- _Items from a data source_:
================================

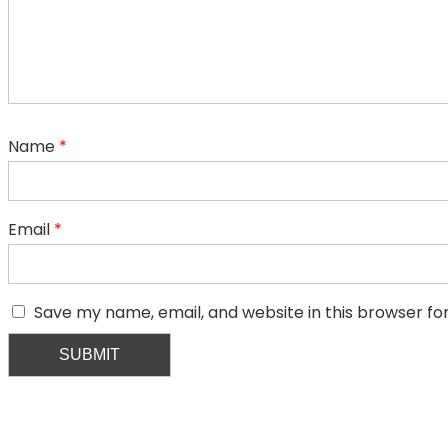
Name
*
Email
*
Save my name, email, and website in this browser fo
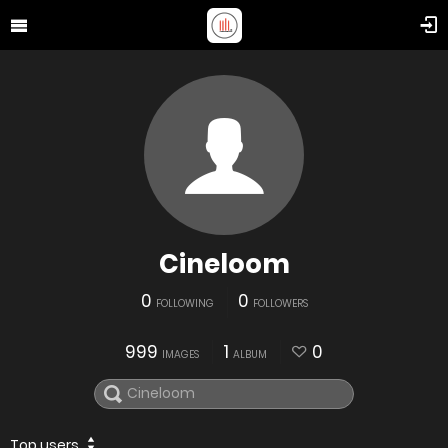
Cineloom
0
0
FOLLOWING
FOLLOWERS
999
1
0
IMAGES
ALBUM
Top users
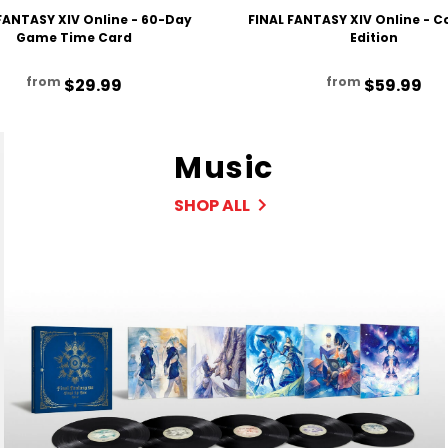
FANTASY XIV Online - 60-Day
FINAL FANTASY XIV Online - 
Game Time Card
Edition
from
from
$29.99
$59.99
Music
SHOP ALL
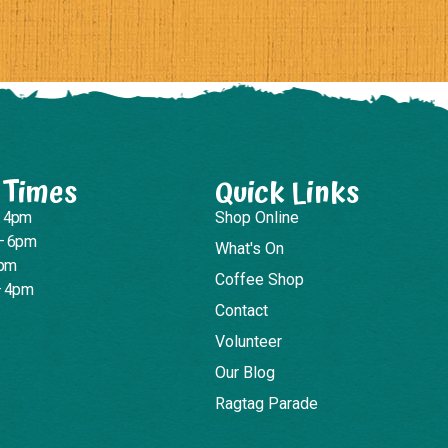
 Times
Quick Links
– 4pm
Shop Online
– 6pm
What's On
4pm
Coffee Shop
– 4pm
Contact
Volunteer
Our Blog
Ragtag Parade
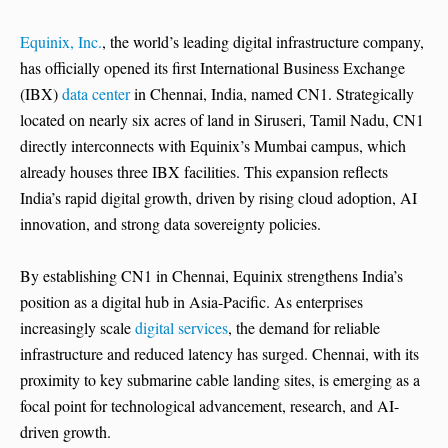
Equinix, Inc.
, the world’s leading digital infrastructure company,
has officially opened its first International Business Exchange
(IBX)
data center
in Chennai, India, named CN1. Strategically
located on nearly six acres of land in Siruseri, Tamil Nadu, CN1
directly interconnects with Equinix’s Mumbai campus, which
already houses three IBX facilities. This expansion reflects
India’s rapid digital growth, driven by rising cloud adoption, AI
innovation, and strong data sovereignty policies.
By establishing CN1 in Chennai, Equinix strengthens India’s
position as a digital hub in Asia-Pacific. As enterprises
increasingly scale
digital services
, the demand for reliable
infrastructure and reduced latency has surged. Chennai, with its
proximity to key submarine cable landing sites, is emerging as a
focal point for technological advancement, research, and AI-
driven growth.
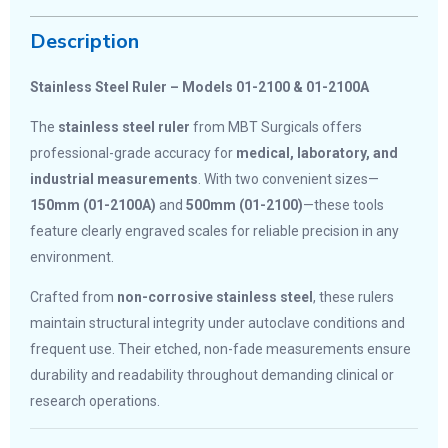
Description
Stainless Steel Ruler – Models 01-2100 & 01-2100A
The
stainless steel ruler
from MBT Surgicals offers
professional-grade accuracy for
medical, laboratory, and
industrial measurements
. With two convenient sizes—
150mm (01-2100A)
and
500mm (01-2100)
—these tools
feature clearly engraved scales for reliable precision in any
environment.
Crafted from
non-corrosive stainless steel
, these rulers
maintain structural integrity under autoclave conditions and
frequent use. Their etched, non-fade measurements ensure
durability and readability throughout demanding clinical or
research operations.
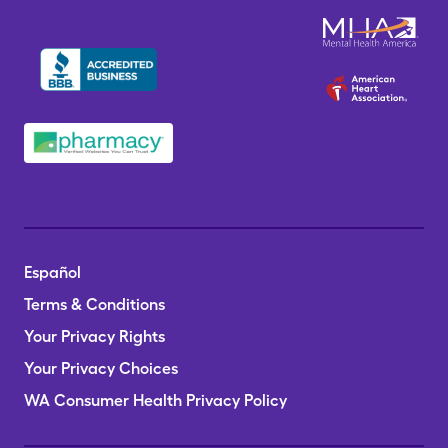
Español
Terms & Conditions
Your Privacy Rights
Your Privacy Choices
WA Consumer Health Privacy Policy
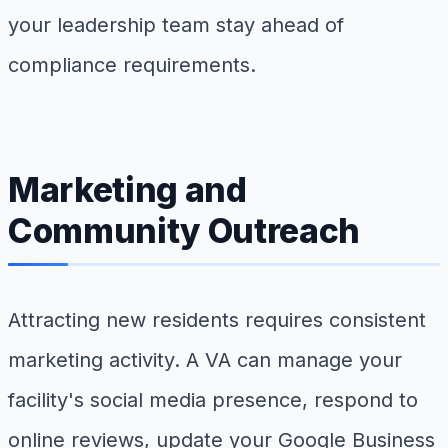
your leadership team stay ahead of
compliance requirements.
Marketing and
Community Outreach
Attracting new residents requires consistent
marketing activity. A VA can manage your
facility's social media presence, respond to
online reviews, update your Google Business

================================

- _Work item_:
Output the records above exactly, leaving out pictures.

- _Answer box_:
Name
*
Email
*
Save my name, email, and website in this browser fo
Cineloom
0
0
FOLLOWING
FOLLOWERS
999
1
0
IMAGES
ALBUM
Top users
FANTASY XIV Online - 60-Day
FINAL FANTASY XIV Online - 
Game Time Card
Edition
from
from
$29.99
$59.99
Music
SHOP ALL
 Times
Quick Links
– 4pm
Shop Online
– 6pm
What's On
4pm
Coffee Shop
– 4pm
Contact
Volunteer
Our Blog
Ragtag Parade
Equinix, Inc.
, the world’s leading digital infrastructure company,
has officially opened its first International Business Exchange
(IBX)
data center
in Chennai, India, named CN1. Strategically
located on nearly six acres of land in Siruseri, Tamil Nadu, CN1
directly interconnects with Equinix’s Mumbai campus, which
already houses three IBX facilities. This expansion reflects
India’s rapid digital growth, driven by rising cloud adoption, AI
innovation, and strong data sovereignty policies.
By establishing CN1 in Chennai, Equinix strengthens India’s
position as a digital hub in Asia-Pacific. As enterprises
increasingly scale
digital services
, the demand for reliable
infrastructure and reduced latency has surged. Chennai, with its
proximity to key submarine cable landing sites, is emerging as a
focal point for technological advancement, research, and AI-
driven growth.
Description
Stainless Steel Ruler – Models 01-2100 & 01-2100A
The
stainless steel ruler
from MBT Surgicals offers
professional-grade accuracy for
medical, laboratory, and
industrial measurements
. With two convenient sizes—
150mm (01-2100A)
and
500mm (01-2100)
—these tools
feature clearly engraved scales for reliable precision in any
environment.
Crafted from
non-corrosive stainless steel
, these rulers
maintain structural integrity under autoclave conditions and
frequent use. Their etched, non-fade measurements ensure
durability and readability throughout demanding clinical or
research operations.
Español
Terms & Conditions
Your Privacy Rights
Your Privacy Choices
WA Consumer Health Privacy Policy
your leadership team stay ahead of
compliance requirements.
Marketing and
Community Outreach
Attracting new residents requires consistent
marketing activity. A VA can manage your
facility's social media presence, respond to
online reviews, update your Google Business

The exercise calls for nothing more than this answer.